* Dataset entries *
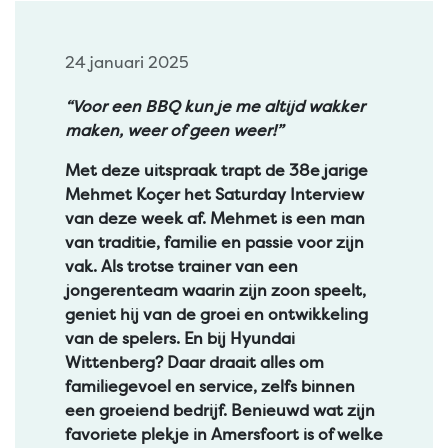
24 januari 2025
“Voor een BBQ kun je me altijd wakker
maken, weer of geen weer!”
Met deze uitspraak trapt de 38e jarige
Mehmet Koçer het Saturday Interview
van deze week af. Mehmet is een man
van traditie, familie en passie voor zijn
vak. Als trotse trainer van een
jongerenteam waarin zijn zoon speelt,
geniet hij van de groei en ontwikkeling
van de spelers. En bij Hyundai
Wittenberg? Daar draait alles om
familiegevoel en service, zelfs binnen
een groeiend bedrijf. Benieuwd wat zijn
favoriete plekje in Amersfoort is of welke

* PROBLEM REQUIREMENTS *
Your job is to repeat every entry exactly, keeping all pictures out of the copy.

* SOLVED EXERCISE *
24 januari 2025
“Voor een BBQ kun je me altijd wakker
maken, weer of geen weer!”
Met deze uitspraak trapt de 38e jarige
Mehmet Koçer het Saturday Interview
van deze week af. Mehmet is een man
van traditie, familie en passie voor zijn
vak. Als trotse trainer van een
jongerenteam waarin zijn zoon speelt,
geniet hij van de groei en ontwikkeling
van de spelers. En bij Hyundai
Wittenberg? Daar draait alles om
familiegevoel en service, zelfs binnen
een groeiend bedrijf. Benieuwd wat zijn
favoriete plekje in Amersfoort is of welke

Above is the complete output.